Sawdust Farmer said:


> https://www.outboardjets.com/faqs.php#6
> 
> 6. What is the clearance between impeller and liner?
> The clearance is approximately 1/32 of an inch (.032). There is some off center between impeller and liner due to manufacturing tolerances so check at the closest point. Less than 1/32 of an inch is ok if the impeller does not rub. More clearance than 1/32 of an inch will drop pressure and performance.



+1


----------



## lukeD (May 13, 2012)

ok thanks fellas jsut read quite a bit of that
i dont know a lot about the jets yet and am still learning them.
if the gap is bigger what will the motor do?


----------



## Sawdust Farmer (May 13, 2012)

lukeD said:


> ok thanks fellas jsut read quite a bit of that
> i dont know a lot about the jets yet and am still learning them.
> if the gap is bigger what will the motor do?

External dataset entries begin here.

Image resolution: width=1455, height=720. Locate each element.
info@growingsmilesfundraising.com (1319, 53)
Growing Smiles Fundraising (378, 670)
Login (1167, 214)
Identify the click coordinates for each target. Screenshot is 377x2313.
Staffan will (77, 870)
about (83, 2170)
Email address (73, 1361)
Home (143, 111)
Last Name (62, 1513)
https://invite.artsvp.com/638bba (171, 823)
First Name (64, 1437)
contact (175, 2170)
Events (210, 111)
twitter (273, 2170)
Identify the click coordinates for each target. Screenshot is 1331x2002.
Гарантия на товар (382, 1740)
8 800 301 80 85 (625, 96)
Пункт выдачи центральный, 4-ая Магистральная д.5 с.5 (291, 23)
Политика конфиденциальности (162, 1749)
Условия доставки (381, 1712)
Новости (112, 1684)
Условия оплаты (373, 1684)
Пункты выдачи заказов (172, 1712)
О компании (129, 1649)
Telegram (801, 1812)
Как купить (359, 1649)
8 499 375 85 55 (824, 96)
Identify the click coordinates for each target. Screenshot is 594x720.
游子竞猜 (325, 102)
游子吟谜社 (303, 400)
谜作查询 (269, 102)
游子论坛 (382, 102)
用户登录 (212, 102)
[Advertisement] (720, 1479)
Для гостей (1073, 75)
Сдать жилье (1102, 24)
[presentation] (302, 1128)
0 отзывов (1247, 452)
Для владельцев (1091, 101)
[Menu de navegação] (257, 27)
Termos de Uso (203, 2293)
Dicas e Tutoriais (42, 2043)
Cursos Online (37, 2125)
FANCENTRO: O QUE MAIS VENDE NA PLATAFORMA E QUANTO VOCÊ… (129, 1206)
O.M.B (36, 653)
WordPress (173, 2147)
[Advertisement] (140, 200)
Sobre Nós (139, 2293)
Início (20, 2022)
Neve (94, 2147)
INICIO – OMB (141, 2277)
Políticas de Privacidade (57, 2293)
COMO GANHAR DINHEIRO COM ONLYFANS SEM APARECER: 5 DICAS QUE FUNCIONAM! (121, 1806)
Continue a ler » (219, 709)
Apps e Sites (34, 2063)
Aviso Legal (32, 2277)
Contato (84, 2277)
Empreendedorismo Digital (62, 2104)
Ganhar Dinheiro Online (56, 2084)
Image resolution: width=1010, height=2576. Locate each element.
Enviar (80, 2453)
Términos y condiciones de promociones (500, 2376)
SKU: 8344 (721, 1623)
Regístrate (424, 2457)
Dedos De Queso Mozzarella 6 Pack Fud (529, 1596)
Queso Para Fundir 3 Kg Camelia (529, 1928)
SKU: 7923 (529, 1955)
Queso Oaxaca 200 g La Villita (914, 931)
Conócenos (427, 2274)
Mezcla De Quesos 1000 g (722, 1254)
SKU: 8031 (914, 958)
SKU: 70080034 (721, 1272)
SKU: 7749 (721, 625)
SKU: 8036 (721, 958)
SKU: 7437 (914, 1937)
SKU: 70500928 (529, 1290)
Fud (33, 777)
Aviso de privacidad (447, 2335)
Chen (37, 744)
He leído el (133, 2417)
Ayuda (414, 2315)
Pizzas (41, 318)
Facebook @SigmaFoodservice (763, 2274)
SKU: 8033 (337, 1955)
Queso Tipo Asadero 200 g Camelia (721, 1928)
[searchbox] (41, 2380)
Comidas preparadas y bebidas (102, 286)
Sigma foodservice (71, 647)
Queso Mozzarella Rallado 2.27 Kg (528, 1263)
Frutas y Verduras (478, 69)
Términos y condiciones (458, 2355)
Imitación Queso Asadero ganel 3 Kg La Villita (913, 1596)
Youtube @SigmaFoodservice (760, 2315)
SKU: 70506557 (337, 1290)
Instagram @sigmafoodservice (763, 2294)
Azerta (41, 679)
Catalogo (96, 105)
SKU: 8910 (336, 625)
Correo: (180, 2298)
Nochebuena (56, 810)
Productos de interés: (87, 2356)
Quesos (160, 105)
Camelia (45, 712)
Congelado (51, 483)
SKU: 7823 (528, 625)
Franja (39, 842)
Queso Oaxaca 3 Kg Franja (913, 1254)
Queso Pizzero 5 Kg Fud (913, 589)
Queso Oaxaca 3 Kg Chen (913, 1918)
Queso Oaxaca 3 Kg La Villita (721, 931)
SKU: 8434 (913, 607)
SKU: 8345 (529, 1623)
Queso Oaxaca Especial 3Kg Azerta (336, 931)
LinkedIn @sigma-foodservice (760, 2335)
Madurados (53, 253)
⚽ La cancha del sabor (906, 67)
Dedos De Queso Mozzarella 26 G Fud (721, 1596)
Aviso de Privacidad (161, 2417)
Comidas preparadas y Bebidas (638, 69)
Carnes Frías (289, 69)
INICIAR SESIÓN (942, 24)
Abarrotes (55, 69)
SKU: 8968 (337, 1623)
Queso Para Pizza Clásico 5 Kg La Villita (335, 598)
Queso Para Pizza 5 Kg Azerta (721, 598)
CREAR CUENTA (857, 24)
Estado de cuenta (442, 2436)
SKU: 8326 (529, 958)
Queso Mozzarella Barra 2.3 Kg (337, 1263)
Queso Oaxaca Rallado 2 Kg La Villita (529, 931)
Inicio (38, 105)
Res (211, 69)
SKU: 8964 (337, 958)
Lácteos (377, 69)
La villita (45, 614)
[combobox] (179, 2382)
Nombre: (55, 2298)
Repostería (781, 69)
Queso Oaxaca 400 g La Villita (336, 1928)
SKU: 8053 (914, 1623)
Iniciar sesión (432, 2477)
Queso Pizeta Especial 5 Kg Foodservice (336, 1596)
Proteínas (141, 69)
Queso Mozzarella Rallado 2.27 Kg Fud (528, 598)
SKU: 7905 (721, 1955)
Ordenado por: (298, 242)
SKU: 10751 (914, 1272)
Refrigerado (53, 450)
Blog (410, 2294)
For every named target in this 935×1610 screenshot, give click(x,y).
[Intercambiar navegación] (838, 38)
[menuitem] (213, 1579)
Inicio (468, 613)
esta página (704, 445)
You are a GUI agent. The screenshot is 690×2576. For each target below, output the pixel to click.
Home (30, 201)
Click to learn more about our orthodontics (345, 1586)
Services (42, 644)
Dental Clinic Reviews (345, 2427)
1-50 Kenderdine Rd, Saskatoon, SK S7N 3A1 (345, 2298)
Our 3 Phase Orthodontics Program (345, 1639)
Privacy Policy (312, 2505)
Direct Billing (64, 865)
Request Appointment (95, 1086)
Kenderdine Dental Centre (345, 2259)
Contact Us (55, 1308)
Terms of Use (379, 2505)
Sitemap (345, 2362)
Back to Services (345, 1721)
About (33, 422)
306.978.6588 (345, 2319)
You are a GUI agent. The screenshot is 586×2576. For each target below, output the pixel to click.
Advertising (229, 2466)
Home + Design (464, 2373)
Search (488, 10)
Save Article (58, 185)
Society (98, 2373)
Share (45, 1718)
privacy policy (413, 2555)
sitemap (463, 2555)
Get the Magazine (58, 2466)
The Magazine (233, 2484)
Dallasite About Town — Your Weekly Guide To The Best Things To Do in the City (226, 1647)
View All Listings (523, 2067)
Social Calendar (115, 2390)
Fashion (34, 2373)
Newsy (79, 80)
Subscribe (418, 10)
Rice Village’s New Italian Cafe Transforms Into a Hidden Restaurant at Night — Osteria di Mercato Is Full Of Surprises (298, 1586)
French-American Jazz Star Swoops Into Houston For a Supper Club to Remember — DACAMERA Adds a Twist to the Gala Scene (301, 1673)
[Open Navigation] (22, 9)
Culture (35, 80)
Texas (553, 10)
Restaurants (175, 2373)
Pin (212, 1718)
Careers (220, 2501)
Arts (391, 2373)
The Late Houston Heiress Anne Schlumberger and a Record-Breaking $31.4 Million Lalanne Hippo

Performance will decrease. I would expect your RPMs to be higher, but yours are low!


----------



## lukeD (May 13, 2012)

im kinda thinkin they are low also..not sure though with carrying that many people...boat is still new to me so im not sure.
im gonna try and take it out again sometime and see what it does with less people and if im still not getting any RPM ill probably end up taking it to a diffrent tech and see what they can figure out. kind of irritating really. i love the boat but i just want the thing to run right and i dont know much about them and know nothin about doing major work on them


----------



## susqyg3 (May 13, 2012)

The thing with jets, since you dont have a prop sticking in the water, is the the rpms will be consistent regardless of your load.. the pump still sucks the same amount of water up in regardless of speed.. That's why you can get high rpms right away on a hole shot


----------



## lukeD (May 13, 2012)

so the RPMs will stay the same no matter the load?
jsut sounds odd to me but im also comming from big proped boats 
when i picked the boat up the tech said he got the motor running to 4800 RPMs but the best i saw yesterday was about 4400 or so and that was full throttle. im gonna try it out again sometime this week after work with just myself and see what it does.
ill probably have to live with it for a while since i dont have the extra cash right now to take it somewhere else and i think im about done messin around with Eberlin boats to get it fixed


----------



## Lil' Blue Rude (May 14, 2012)

The previous owner might have put a larger impeller in it. You can gain a few rpms by triming the motor out put it should probably be turning in the mid to low 5000 at least. Lugging a motor below the recomeneded rpm can kill them.


----------



## lukeD (May 14, 2012)

how can i tell if its a larger Impeller?
i talked to a few people dealer/tech wise and they all said the same thing that the RPMs are low. im gonna try and take it out this week after work with just me in the boat and see what it does.
if its still not getting what i think it should ill take it up to Trout and Sons and let Chris and Jeff look at it and see what they think the deal is. i talked to Chris today and he said it was low as well. so hopfully i can get something figured out with it.


----------



## Lil' Blue Rude (May 14, 2012)

Normally the size of the impeller is stamped on the end where the impeller nut seats. As trouts they'll probably have some to compare just to make sure.


----------



## susqyg3 (May 15, 2012)

Yup.. The way the motor sucks water up, that impeller will spin the same rpm regardless of load.. The jet creates a certain amount of thrust, and that's what moves you, since the impeller has no binding action in the water that creates thrust itself


----------